What to do.
Every line in the listing below from the one with "planından faydalanmalıdır." through the one with "SIGORTA NE ZAMAN" is to be reproduced exactly, both ends included; leave out the rest.

»»

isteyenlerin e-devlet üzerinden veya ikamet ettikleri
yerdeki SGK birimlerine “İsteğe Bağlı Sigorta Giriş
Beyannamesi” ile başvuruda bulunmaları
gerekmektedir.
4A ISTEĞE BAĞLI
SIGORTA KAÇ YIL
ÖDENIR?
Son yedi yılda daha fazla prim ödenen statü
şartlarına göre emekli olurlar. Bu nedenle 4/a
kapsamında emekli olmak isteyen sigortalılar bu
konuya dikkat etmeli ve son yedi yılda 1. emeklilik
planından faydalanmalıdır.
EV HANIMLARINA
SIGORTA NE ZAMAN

««
»»

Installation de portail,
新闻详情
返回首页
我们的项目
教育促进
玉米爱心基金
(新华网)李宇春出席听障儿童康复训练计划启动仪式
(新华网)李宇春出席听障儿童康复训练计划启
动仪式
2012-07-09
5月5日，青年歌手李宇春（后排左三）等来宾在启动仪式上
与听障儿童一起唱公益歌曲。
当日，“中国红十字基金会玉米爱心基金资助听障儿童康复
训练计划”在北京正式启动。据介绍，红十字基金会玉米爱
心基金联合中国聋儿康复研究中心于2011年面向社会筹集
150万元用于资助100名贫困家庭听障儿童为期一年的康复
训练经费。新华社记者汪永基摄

««
»»

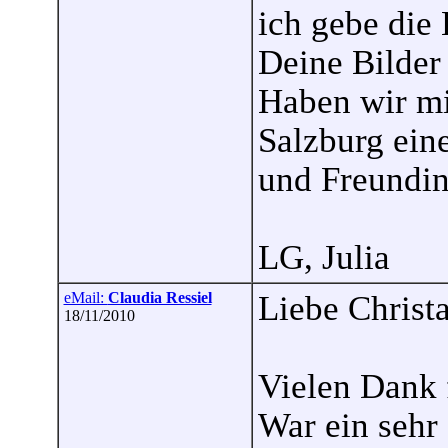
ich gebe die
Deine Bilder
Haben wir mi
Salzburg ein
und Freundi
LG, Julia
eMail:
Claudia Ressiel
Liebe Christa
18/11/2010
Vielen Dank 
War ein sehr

««

Response box.
planından faydalanmalıdır.
EV HANIMLARINA
SIGORTA NE ZAMAN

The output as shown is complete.